» TASK BRIEF
Provide a character-exact reproduction of the lines from the line with "adecuado. Ya que, para" to the end of the entries.

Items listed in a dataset

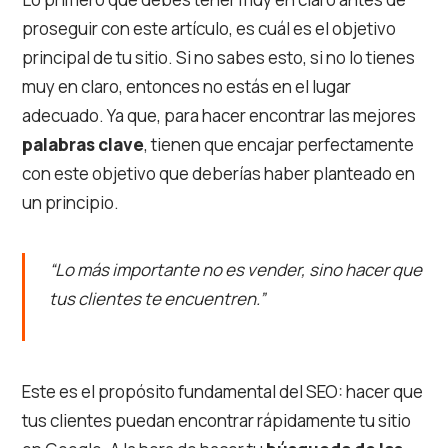
proseguir con este artículo, es cuál es el objetivo
principal de tu sitio. Si no sabes esto, si no lo tienes
muy en claro, entonces no estás en el lugar
adecuado. Ya que, para hacer encontrar las mejores
palabras clave
, tienen que encajar perfectamente
con este objetivo que deberías haber planteado en
un principio.
“Lo más importante no es vender, sino hacer que
tus clientes te encuentren.”
Este es el propósito fundamental del SEO: hacer que
tus clientes puedan encontrar rápidamente tu sitio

» SOLUTION BELOW
adecuado. Ya que, para hacer encontrar las mejores
palabras clave
, tienen que encajar perfectamente
con este objetivo que deberías haber planteado en
un principio.
“Lo más importante no es vender, sino hacer que
tus clientes te encuentren.”
Este es el propósito fundamental del SEO: hacer que
tus clientes puedan encontrar rápidamente tu sitio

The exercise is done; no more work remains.